UPSIDE-DOWN WORLD: Pro-Trans Health Care Group Issues Contradictory Stance on ‘Gender-Affirming Care’
Tyler O'Neil /
Imagine the Food and Drug Administration announces a new drug with some known side effects and no proven benefits and says, “We’re not quite sure this is safe for the public. We need to run more tests, but until we learn more, everyone should take it anyway.”
COVID-19 vaccines notwithstanding, the American public would rightly mock such guidance, and the FDA commissioner might find a pink slip when he returns to his desk.
Yet something very similar to this just happened at the American Academy of Pediatrics. The academy bills itself as the top organization for pediatricians in the United States, and it has formally endorsed the idea that children can consent to experimental “transgender” medical treatments that will leave them stunted, scarred, and infertile.
On Thursday, the academy voted to confirm its 2018 policy statement supporting “gender-affirming care,” but it also authorized a “systematic review of the evidence,” in part, to develop an expanded set of guidance for pediatricians.
As The New York Times’ Azeen Ghorayshi reported, this “systematic review of medical research on the treatments” follows “similar efforts in Europe that found uncertain evidence for their effectiveness in adolescents.” Indeed, many European countries have withdrawn their support for childhood gender interventions, embracing a “watchful waiting” approach.
The American Academy of Pediatrics admits that more research is warranted but endorses the experimental “treatments” anyway. In what world does that make sense?
Like so many other pro-transgender organizations, the academy claims that the best evidence supports “gender-affirming care,” the euphemism these activists use to refer to a wide variety of interventions that aim at making girls look like boys and vice versa.
“Gender-affirming care” involves pumping kids with “puberty blockers”—drugs like Lupron, which the FDA has not approved for gender dysphoria (the persistent condition of painfully identifying with the gender that is the opposite one’s biological sex); or “cross-sex hormones” (testosterone for girls, estrogen for boys) that introduce a hormone imbalance, a condition that endocrinologists would otherwise recognize as a disease. (Endocrinologists treat the endocrine system, which uses hormones to control metabolism, reproduction, growth, and more.)

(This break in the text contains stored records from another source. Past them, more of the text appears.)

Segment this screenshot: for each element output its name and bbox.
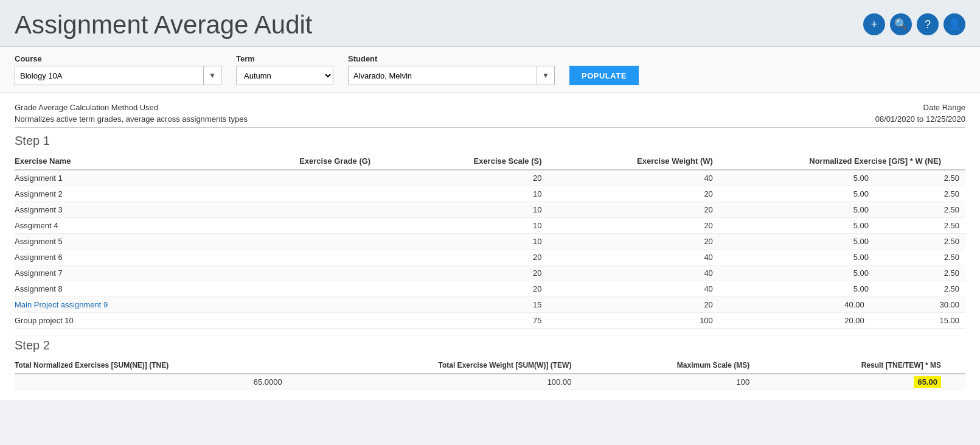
table-row: Group project 10 75 100 20.00 15.00 <box>15 313 965 329</box>
help-button[interactable]: ? <box>917 13 939 35</box>
exercise-name: Assignment 8 <box>15 281 224 297</box>
step2-header-row: Total Normalized Exercises [SUM(NE)] (TN… <box>15 357 965 374</box>
table-row: Assignment 5 10 20 5.00 2.50 <box>15 234 965 250</box>
step1-title: Step 1 <box>15 134 965 148</box>
exercise-name: Assignment 1 <box>15 170 224 186</box>
exercise-scale: 20 <box>395 265 566 281</box>
exercise-weight: 40 <box>566 250 737 265</box>
populate-button[interactable]: POPULATE <box>569 66 639 85</box>
exercise-grade <box>224 250 395 265</box>
header-icon-group: + 🔍 ? 👤 <box>863 13 965 35</box>
exercise-grade <box>224 281 395 297</box>
course-filter-group: Course ▼ <box>15 54 221 85</box>
exercise-norm-weight: 5.00 <box>853 189 869 198</box>
table-row: Assignment 3 10 20 5.00 2.50 <box>15 202 965 218</box>
exercise-grade <box>224 234 395 250</box>
exercise-scale: 10 <box>395 186 566 202</box>
exercise-nw-label: 20.00 15.00 <box>737 313 965 329</box>
exercise-ne: 2.50 <box>944 237 959 246</box>
exercise-ne: 2.50 <box>944 205 959 214</box>
exercise-grade <box>224 218 395 234</box>
student-label: Student <box>348 54 555 63</box>
exercise-nw-label: 5.00 2.50 <box>737 202 965 218</box>
exercise-ne: 15.00 <box>939 316 959 325</box>
exercise-nw-label: 5.00 2.50 <box>737 250 965 265</box>
student-input[interactable] <box>349 66 537 85</box>
exercise-name: Assignment 5 <box>15 234 224 250</box>
exercise-norm-weight: 5.00 <box>853 221 869 230</box>
date-range-right: Date Range 08/01/2020 to 12/25/2020 <box>875 103 965 124</box>
exercise-scale: 10 <box>395 202 566 218</box>
exercise-ne: 2.50 <box>944 221 959 230</box>
col-exercise-scale: Exercise Scale (S) <box>395 153 566 170</box>
tne-value: 65.0000 <box>15 374 307 390</box>
col-ms: Maximum Scale (MS) <box>596 357 774 374</box>
step2-thead: Total Normalized Exercises [SUM(NE)] (TN… <box>15 357 965 374</box>
exercise-nw-label: 5.00 2.50 <box>737 265 965 281</box>
term-label: Term <box>236 54 333 63</box>
course-dropdown-arrow[interactable]: ▼ <box>203 66 221 85</box>
user-button[interactable]: 👤 <box>944 13 965 35</box>
student-input-wrap: ▼ <box>348 66 555 85</box>
table-row: Main Project assignment 9 15 20 40.00 30… <box>15 297 965 313</box>
result-value: 65.00 <box>774 374 965 390</box>
col-exercise-name: Exercise Name <box>15 153 224 170</box>
step2-tbody: 65.0000 100.00 100 65.00 <box>15 374 965 390</box>
table-row: Assignment 7 20 40 5.00 2.50 <box>15 265 965 281</box>
exercise-norm-weight: 5.00 <box>853 253 869 262</box>
exercise-norm-weight: 20.00 <box>844 316 864 325</box>
student-dropdown-arrow[interactable]: ▼ <box>537 66 554 85</box>
exercise-grade <box>224 265 395 281</box>
exercise-nw-label: 5.00 2.50 <box>737 218 965 234</box>
step2-table: Total Normalized Exercises [SUM(NE)] (TN… <box>15 357 965 390</box>
exercise-grade <box>224 186 395 202</box>
course-input[interactable] <box>15 66 203 85</box>
exercise-name: Group project 10 <box>15 313 224 329</box>
exercise-grade <box>224 202 395 218</box>
exercise-weight: 20 <box>566 186 737 202</box>
term-filter-group: Term Autumn <box>236 54 333 85</box>
col-tne: Total Normalized Exercises [SUM(NE)] (TN… <box>15 357 307 374</box>
exercise-weight: 40 <box>566 281 737 297</box>
search-button[interactable]: 🔍 <box>890 13 912 35</box>
main-content: Grade Average Calculation Method Used No… <box>0 93 980 400</box>
col-exercise-weight: Exercise Weight (W) <box>566 153 737 170</box>
exercise-nw-label: 5.00 2.50 <box>737 281 965 297</box>
col-tew: Total Exercise Weight [SUM(W)] (TEW) <box>307 357 596 374</box>
exercise-norm-weight: 5.00 <box>853 173 869 183</box>
exercise-scale: 10 <box>395 218 566 234</box>
col-exercise-grade: Exercise Grade (G) <box>224 153 395 170</box>
exercise-ne: 2.50 <box>944 189 959 198</box>
exercise-weight: 100 <box>566 313 737 329</box>
table-row: Assignment 8 20 40 5.00 2.50 <box>15 281 965 297</box>
exercise-norm-weight: 5.00 <box>853 268 869 278</box>
exercise-grade <box>224 297 395 313</box>
term-select[interactable]: Autumn <box>236 66 333 85</box>
step2-data-row: 65.0000 100.00 100 65.00 <box>15 374 965 390</box>
exercise-ne: 2.50 <box>944 173 959 183</box>
exercise-nw-label: 5.00 2.50 <box>737 234 965 250</box>
exercise-ne: 2.50 <box>944 284 959 293</box>
exercise-norm-weight: 5.00 <box>853 237 869 246</box>
page-header: Assignment Average Audit + 🔍 ? 👤 <box>0 0 980 47</box>
exercise-name: Assignment 6 <box>15 250 224 265</box>
exercise-scale: 10 <box>395 234 566 250</box>
exercise-name: Assignment 7 <box>15 265 224 281</box>
step1-table: Exercise Name Exercise Grade (G) Exercis… <box>15 153 965 329</box>
exercise-name[interactable]: Main Project assignment 9 <box>15 297 224 313</box>
exercise-weight: 20 <box>566 202 737 218</box>
table-row: Assignment 1 20 40 5.00 2.50 <box>15 170 965 186</box>
table-row: Assgiment 4 10 20 5.00 2.50 <box>15 218 965 234</box>
exercise-grade <box>224 170 395 186</box>
tew-value: 100.00 <box>307 374 596 390</box>
exercise-scale: 20 <box>395 281 566 297</box>
exercise-name: Assignment 3 <box>15 202 224 218</box>
course-input-wrap: ▼ <box>15 66 221 85</box>
date-range-label: Date Range <box>875 103 965 112</box>
exercise-scale: 15 <box>395 297 566 313</box>
grade-method-label: Grade Average Calculation Method Used <box>15 103 248 112</box>
add-button[interactable]: + <box>863 13 885 35</box>
col-result: Result [TNE/TEW] * MS <box>774 357 965 374</box>
table-row: Assignment 2 10 20 5.00 2.50 <box>15 186 965 202</box>
exercise-weight: 40 <box>566 170 737 186</box>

Psychiatrists, endocrinologists, neurologists, and other doctors testified in support of a Florida health agency’s rule preventing Medicaid from funding various forms of “gender-affirming care,” such as “puberty-blockers,” cross-sex hormones, and transgender surgeries.
“Patients suffering from gender dysphoria or related issues have a right to be protected from experimental, potentially harmful treatments lacking reliable, valid, peer-reviewed, published, long-term scientific evidence of safety and effectiveness,” Dr. Paul Hruz, an endocrinology researcher and clinician at Washington University School of Medicine, wrote in a sworn affidavit.
Hruz notes that “there are no long-term, peer-reviewed published, reliable, and valid research studies” documenting the percentage of patients helped or harmed by transgender medical interventions. He also notes that attempts to block puberty followed by cross-sex hormones not only impact fertility but also pose risks such as low bone density, “disfiguring acne, high blood pressure, weight gain, abnormal glucose tolerance, breast cancer, liver disease, thrombosis, and cardiovascular disease.”
Hruz and other doctors argue that the medical interventions often described as “gender-affirming care” are experimental and that the organizations that present standards of care supporting them—the World Professional Association for Transgender Health and the Endocrine Society—represent more a political and advocacy effort than an objective analysis supporting these alleged treatments.
The American Academy of Pediatrics is right to launch a systematic review of the evidence, and it should embrace caution in light of that review. If there is no concrete evidence that these experimental and life-altering drugs will actually help children in the long run, then the academy should stop recommending them until it uncovers the facts.
Otherwise, it is needlessly putting children at risk and encouraging medical malpractice that will lead more “detransitioners” like Chloe Cole to file lawsuits after they realize the harm doctors have done to their bodies in the name of this destructive ideology.